The psychedelics reform movement is quietly advancing throughout the country, with four more major cities poised to take up proposals to decriminalize entheogenic substances such as psilocybin mushrooms.
Advocates in Portland, Chicago, Berkeley and Dallas are pushing decriminalization measures—either through City Council action or ballot measures—aiming to build on successful campaigns to deprioritize enforcement of certain drug laws in Denver and Oakland earlier this year.
Here’s a rundown of the latest developments in these jurisdictions:
A proposed city ballot measure to decriminalize entheogenic plants and fungi was filed in Portland last week, and activists are now awaiting approval of templates to begin the signature gathering process.
Decriminalize Nature Portland, the group behind the 2020 initiative, said that it’s imperative to end enforcement of laws against possessing or cultivating the substances so that people can reap health benefits without fear of prosecution, citing studies demonstrating that plant medicines can treat certain mental health conditions.

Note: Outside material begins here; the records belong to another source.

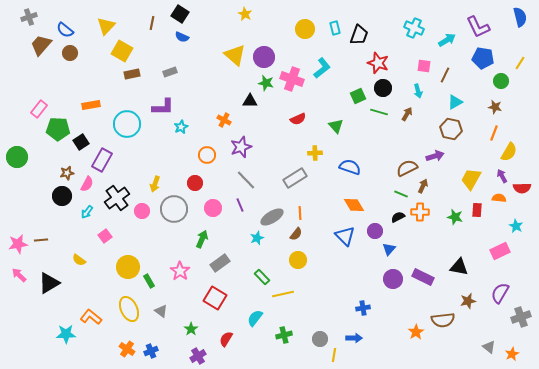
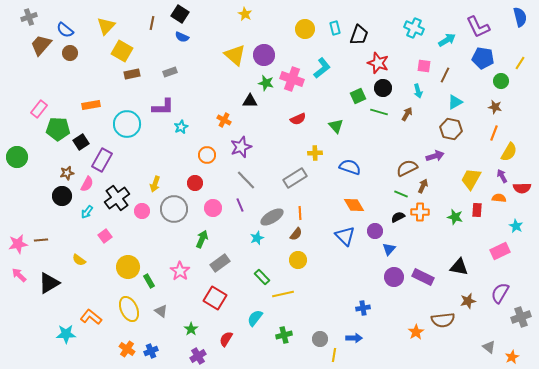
purple circle at (264, 57): moved 2 px up
purple circle at (393, 279): moved 1 px right, 2 px up
orange star at (512, 354): moved 3 px down
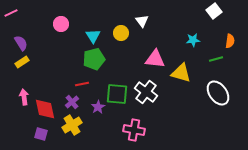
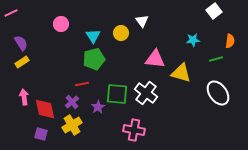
white cross: moved 1 px down
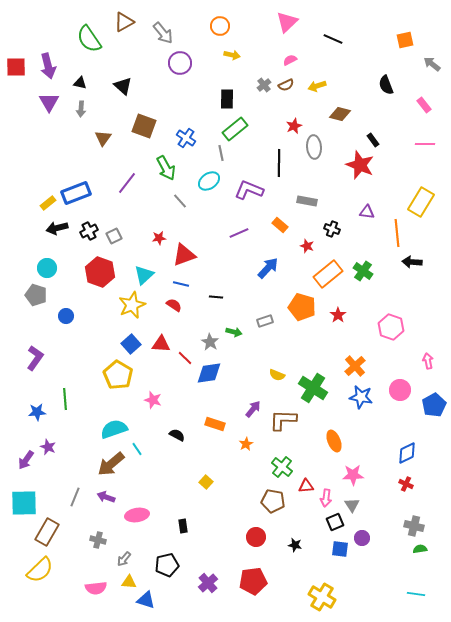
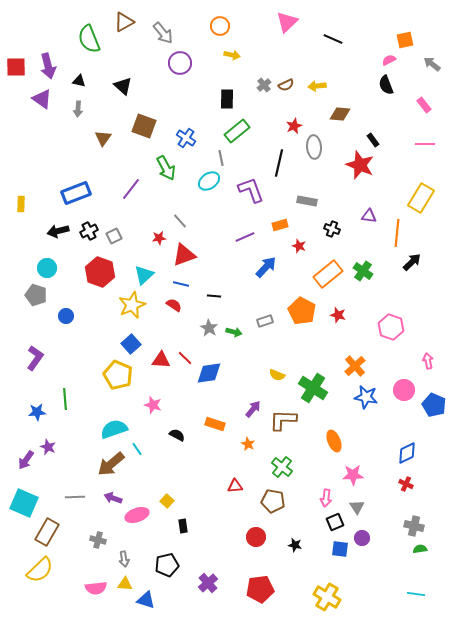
green semicircle at (89, 39): rotated 12 degrees clockwise
pink semicircle at (290, 60): moved 99 px right
black triangle at (80, 83): moved 1 px left, 2 px up
yellow arrow at (317, 86): rotated 12 degrees clockwise
purple triangle at (49, 102): moved 7 px left, 3 px up; rotated 25 degrees counterclockwise
gray arrow at (81, 109): moved 3 px left
brown diamond at (340, 114): rotated 10 degrees counterclockwise
green rectangle at (235, 129): moved 2 px right, 2 px down
gray line at (221, 153): moved 5 px down
black line at (279, 163): rotated 12 degrees clockwise
purple line at (127, 183): moved 4 px right, 6 px down
purple L-shape at (249, 190): moved 2 px right; rotated 48 degrees clockwise
gray line at (180, 201): moved 20 px down
yellow rectangle at (421, 202): moved 4 px up
yellow rectangle at (48, 203): moved 27 px left, 1 px down; rotated 49 degrees counterclockwise
purple triangle at (367, 212): moved 2 px right, 4 px down
orange rectangle at (280, 225): rotated 56 degrees counterclockwise
black arrow at (57, 228): moved 1 px right, 3 px down
purple line at (239, 233): moved 6 px right, 4 px down
orange line at (397, 233): rotated 12 degrees clockwise
red star at (307, 246): moved 8 px left
black arrow at (412, 262): rotated 132 degrees clockwise
blue arrow at (268, 268): moved 2 px left, 1 px up
black line at (216, 297): moved 2 px left, 1 px up
orange pentagon at (302, 307): moved 4 px down; rotated 12 degrees clockwise
red star at (338, 315): rotated 21 degrees counterclockwise
gray star at (210, 342): moved 1 px left, 14 px up
red triangle at (161, 344): moved 16 px down
yellow pentagon at (118, 375): rotated 8 degrees counterclockwise
pink circle at (400, 390): moved 4 px right
blue star at (361, 397): moved 5 px right
pink star at (153, 400): moved 5 px down
blue pentagon at (434, 405): rotated 20 degrees counterclockwise
orange star at (246, 444): moved 2 px right; rotated 16 degrees counterclockwise
yellow square at (206, 482): moved 39 px left, 19 px down
red triangle at (306, 486): moved 71 px left
gray line at (75, 497): rotated 66 degrees clockwise
purple arrow at (106, 497): moved 7 px right, 1 px down
cyan square at (24, 503): rotated 24 degrees clockwise
gray triangle at (352, 505): moved 5 px right, 2 px down
pink ellipse at (137, 515): rotated 10 degrees counterclockwise
gray arrow at (124, 559): rotated 49 degrees counterclockwise
red pentagon at (253, 581): moved 7 px right, 8 px down
yellow triangle at (129, 582): moved 4 px left, 2 px down
yellow cross at (322, 597): moved 5 px right
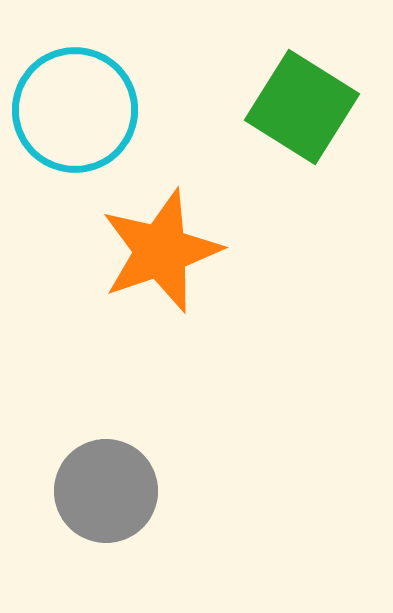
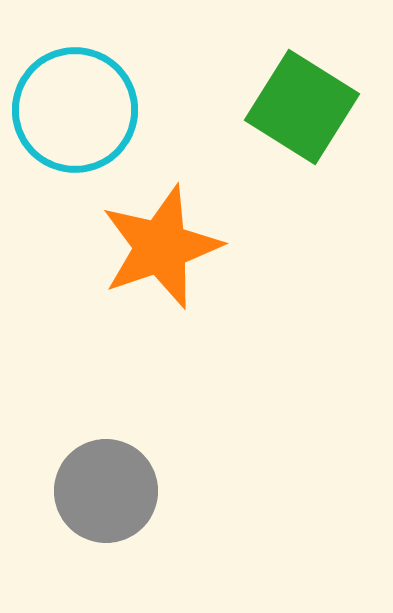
orange star: moved 4 px up
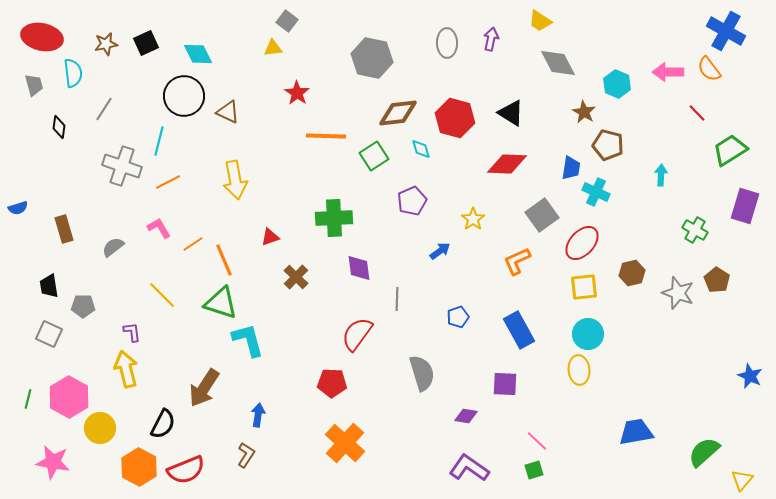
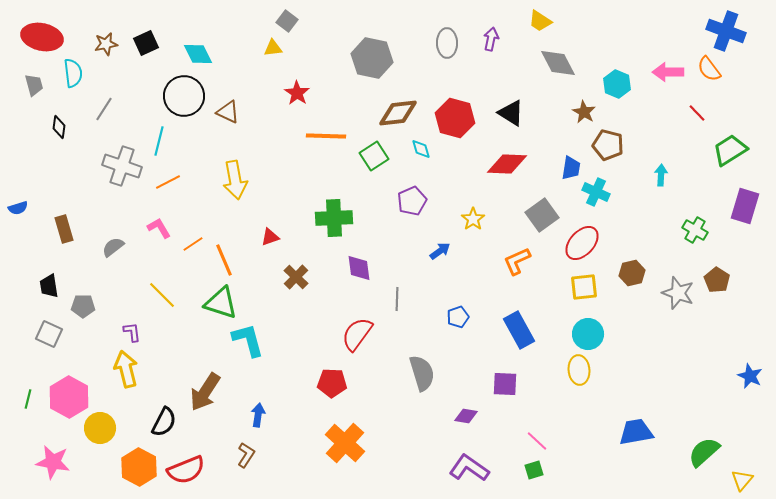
blue cross at (726, 31): rotated 9 degrees counterclockwise
brown arrow at (204, 388): moved 1 px right, 4 px down
black semicircle at (163, 424): moved 1 px right, 2 px up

“Oregon is in the middle of a peak in its mental health and homelessness rates,” Holly Sullivan, the chief petitioner, said in a press release. “And the last thing we need to be doing is locking up more of our most vulnerable folks for the possession or homegrowing of medicines that are clinically proven to treat depression, PTSD, and addiction.”
Text of the measure, which was shared with Marijuana Moment, outlines the benefits of psychedelics such as psilocybin, ayahuasca, ibogaine and DMT. It also argues that government resources should not be used “in any investigation, detention, arrest, or prosecution arising out of alleged violations of state and federal law regarding the use of psychedelic plants.”
The initiative states that Portland may not adopt any laws prohibiting or regulating the possession, cultivation or distribution of psychedelics for personal use. Interestingly, however, it carves out an exception allowing for regulation of the commercial sale of the substances “when the quantity being sold by the offending person is worth more than $500 per week.”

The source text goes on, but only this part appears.